De-Stressing in the Woods

                       Yellow Poplar

Thoreau acted on what many of us also know: rediscovering the ground of silence by retreating into a forest offers a chance to rebalance, to reawaken selves diminished by the clutter of  messages that ceaselessly intrude.

In his recent best-selling book, The Hidden Life of Trees (2016), Peter Wohlleben explains why he is so passionate about the verdant world of the forest.  Mostly he wants to marvel at a kind of biological intentionality that has trees “talking” to each other, aggregating in communities, nurturing the weakest and the wounded, and finding ways to protect themselves from invaders. In Wohlleben’s world “mother” trees keep their nearby offspring small by denying the light they need to grow quickly.  The slow growth mandated by the sun-blocking canopy of the parent has the effect of hardening the wood structure in the offspring.  That will add years to its life when the older tree falls and allows a direct path to the sun.  Like so much in the biological world, trees are “smart” in the ways they need to be smart.  And while I would quarrel a bit with a language of intention that works better for sentient beings than plants, we can’t help but share his admiration for these living structures.  Trees are the heroes of the planet for their longevity, their towering height and beauty, their life-giving  oxygen, and their capacity to regenerate even when abused by animals and humans. Thankfully, not all humans.
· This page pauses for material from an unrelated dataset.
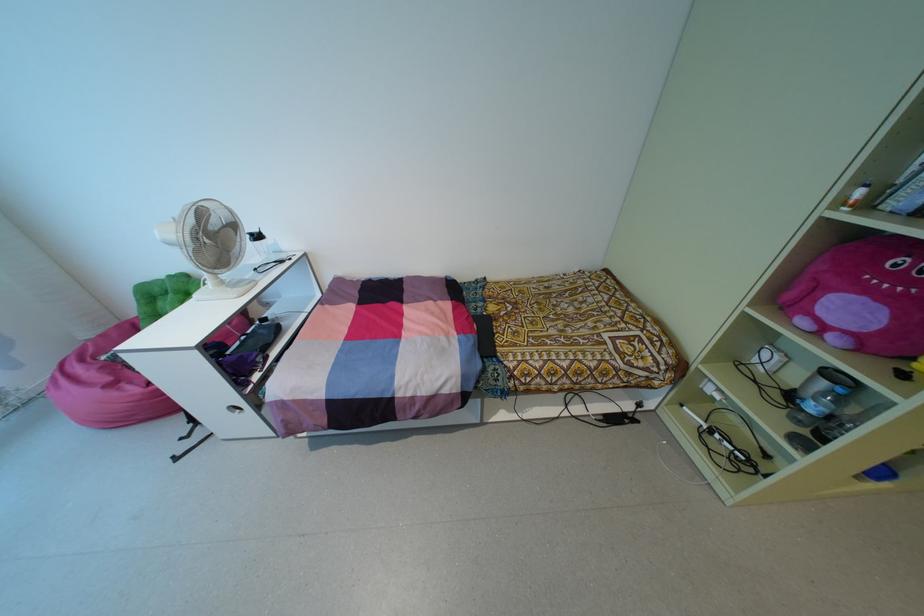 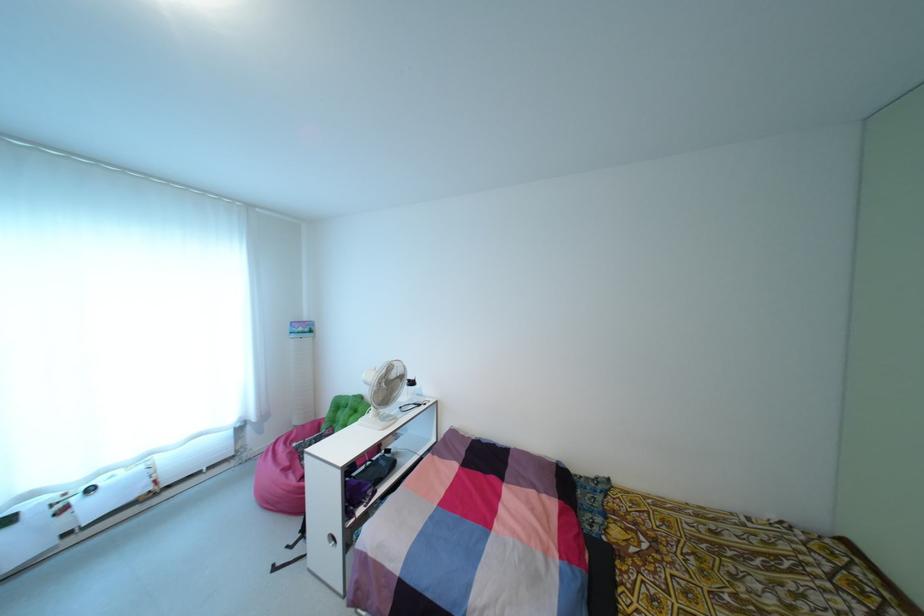 Find the pixel in the second image that matches point (108, 378) in the first image.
For decades some Japanese have engaged in a practice of “forest bathing.”  This is less a form of exercise than a simpler act of pausing to absorb the wonder of a wooded hillside.  This involves, as they say, “being in the moment,” lingering in a setting that offers psychological breathing space.  In addition, the transpiration-infused air of a forest is said to have its own restorative attributes.
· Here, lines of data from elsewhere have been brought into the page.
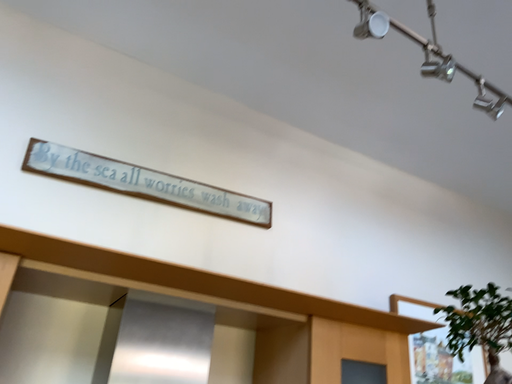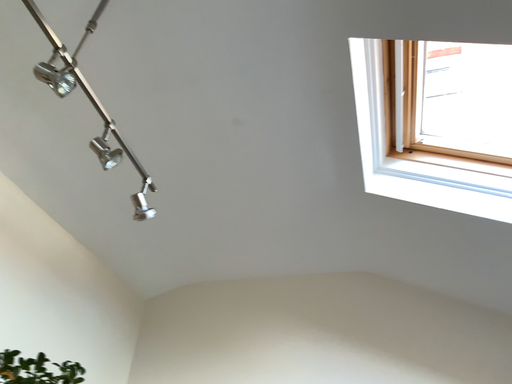 Question: How did the camera likely rotate when shooting the video?

Choices:
 (A) rotated right
 (B) rotated left

Answer: (A) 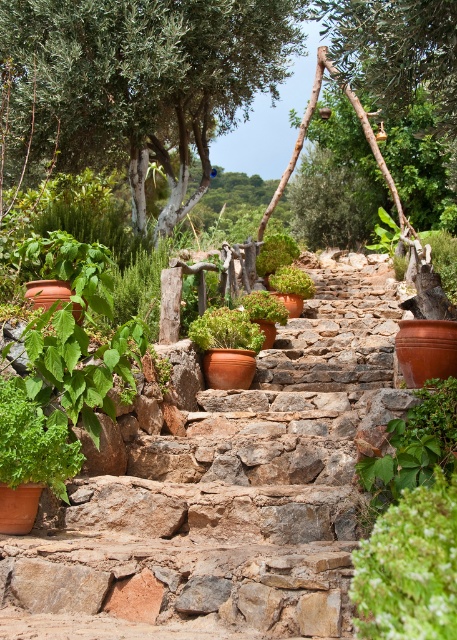 Question: Is terracotta stone stairs at center behind green leafy tree at upper center?

Choices:
 (A) yes
 (B) no

Answer: (B)

Question: Which point is closer to the camera?

Choices:
 (A) green leafy tree at upper center
 (B) terracotta stone stairs at center

Answer: (B)

Question: In this image, where is terracotta stone stairs at center located relative to green leafy tree at upper center?

Choices:
 (A) left
 (B) right

Answer: (B)

Question: Considering the relative positions of terracotta stone stairs at center and green leafy tree at upper center in the image provided, where is terracotta stone stairs at center located with respect to green leafy tree at upper center?

Choices:
 (A) left
 (B) right

Answer: (B)

Question: Which point is closer to the camera taking this photo?

Choices:
 (A) (35, 593)
 (B) (187, 166)

Answer: (A)

Question: Which object is farther from the camera taking this photo?

Choices:
 (A) terracotta stone stairs at center
 (B) green leafy tree at upper center

Answer: (B) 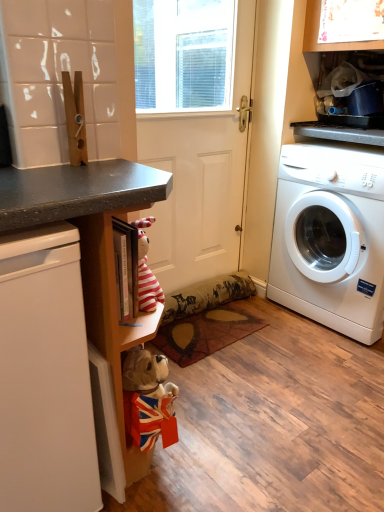 Find the location of a particular element. Image resolution: width=384 pixels, height=512 pixels. free region under patterned fabric mat at center (from a real-world perspective) is located at coordinates (213, 330). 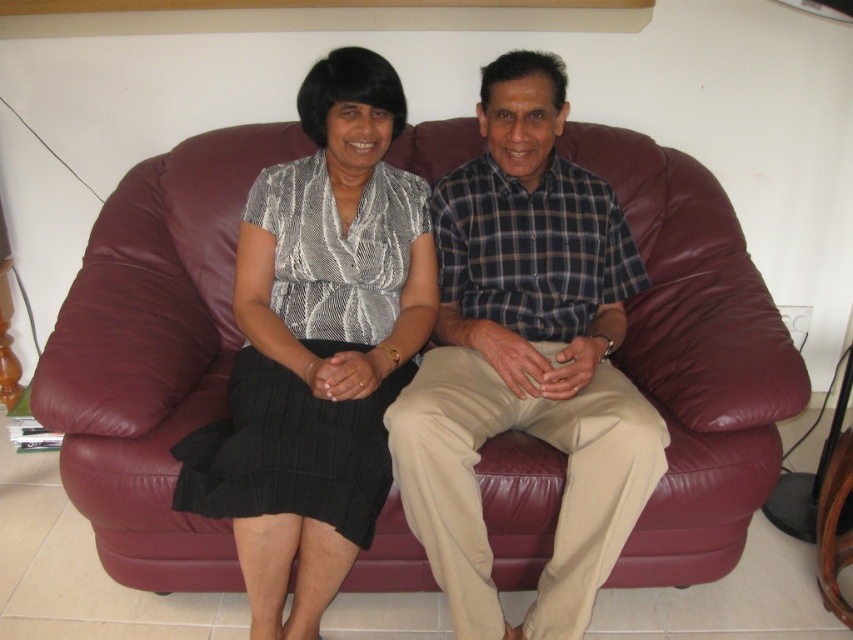 You are designing a room layout where the maroon leather couch at center and the plaid cotton shirt at center need to be placed. Considering their sizes, which object should be placed lower to the ground?

The maroon leather couch at center should be placed lower to the ground since it has a lesser height compared to the plaid cotton shirt at center.

You are taking a photo of two people sitting on a sofa in a living room. You notice two points marked on the sofa. One is at coordinate point (546,435) and the other is at point (415,342). Which point is closer to the camera?

Point (546,435) is closer to the camera than point (415,342).

You are standing in the living room and want to place a small table exactly at point [154,353]. Is there enough space to place the table there?

The point [154,353] is where the maroon leather couch at center is located, so there is no space to place the table there. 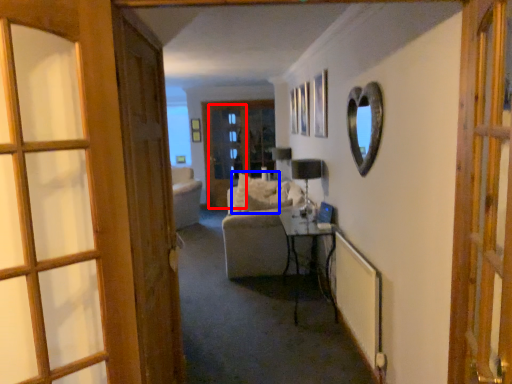 Question: Which of the following is the farthest to the observer, screen door (highlighted by a red box) or pillow (highlighted by a blue box)?

Choices:
 (A) screen door
 (B) pillow

Answer: (A)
For some time my family has lived on several acres within an expansive wooded valley.  But only recently have I fully appreciated the 100-foot tall poplars that stand as sentinels along the pathway to our house. Their tall trunks are ramrod straight, with branches and leaf canopies too high to fully appreciate from the ground. I marvel at how they’ve managed to endure all that human encroachment has thrown at them.  We rarely take the time, but more often we should stand at their bases in a conscious tribute to their magnificence.

Treks deep into the woods obviously function for the simple pleasure of spending time in the cool shade of these giants.

trees Pixabay

Perhaps pausing at the foot of a tree is a start in the direction of forest bathing.  Americans have other names for it as well. Fishing, hunting and camping come to mind. The ruddy gamesmen loaded to the teeth with various armaments would probably reject the label of “tree hugger.”  But hug them they do as they make their way along angled forest floors. Treks deep into the woods obviously function for the simple pleasure of spending time in the company of these giants.
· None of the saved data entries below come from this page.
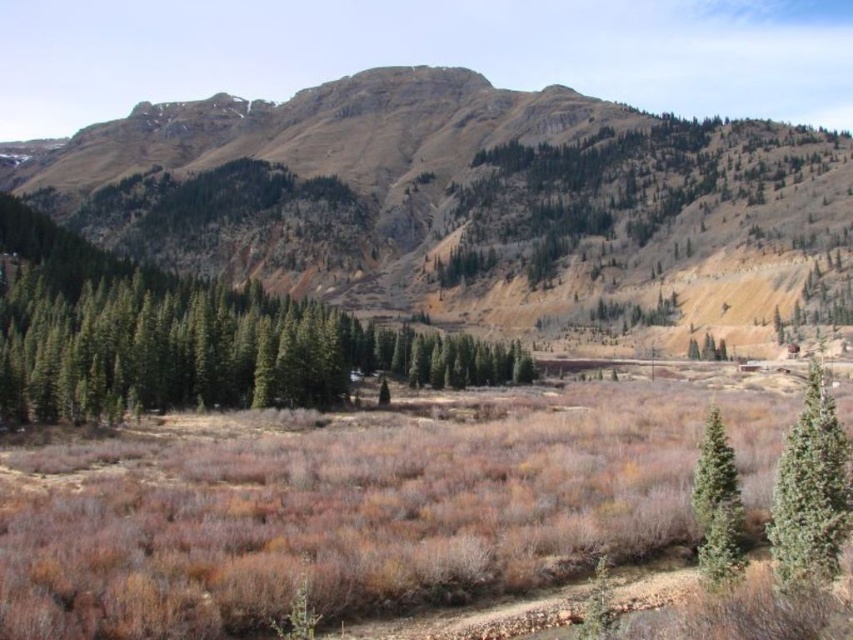 Question: Among these objects, which one is nearest to the camera?

Choices:
 (A) brown dry grass at center
 (B) green matte tree at left

Answer: (A)

Question: Estimate the real-world distances between objects in this image. Which object is farther from the green matte tree at left?

Choices:
 (A) brown dry grass at center
 (B) green textured evergreen at lower right

Answer: (B)

Question: Estimate the real-world distances between objects in this image. Which object is farther from the green matte tree at lower right?

Choices:
 (A) green matte tree at left
 (B) green textured evergreen at lower right
 (C) brown dry grass at center
 (D) brown rocky mountain at center

Answer: (D)

Question: Does brown rocky mountain at center have a larger size compared to green matte tree at left?

Choices:
 (A) yes
 (B) no

Answer: (A)

Question: Does brown dry grass at center appear under green textured evergreen at lower right?

Choices:
 (A) no
 (B) yes

Answer: (B)

Question: Does green matte tree at left lie in front of green matte tree at lower right?

Choices:
 (A) no
 (B) yes

Answer: (A)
The relevant communication lesson here lies in the perspective we regain when we withdraw into the natural world.  “I went to the woods because I wished to live deliberately,” Henry David Thoreau famously observed. For him the company of others was too much of a distraction, as were the new products of the information age delivered by the rapidly expanding telegraph. He acted on a premise that many of us also know: silence offered by a retreat into a forest offers a chance to rebalance, to reawaken selves diminished by the clutter of  messages that ceaselessly intrude.

And, of course, a forest’s presence is its own reward. It’s lushness, smell and density give us an existential lift. In the natural world we are again of a place and not just in it.  We are home with the elements of life-support we already know.  I sense this accutely after what is usually brief rain shower in the Rockies, where lodgepole pines add an indescribably clean scent to the thin air. Fortunately for nearly all of us, communities of trees are close by. Standing among them is to acknowledge that we are but one biological form paying homage to another, each extraordinary in their own ways.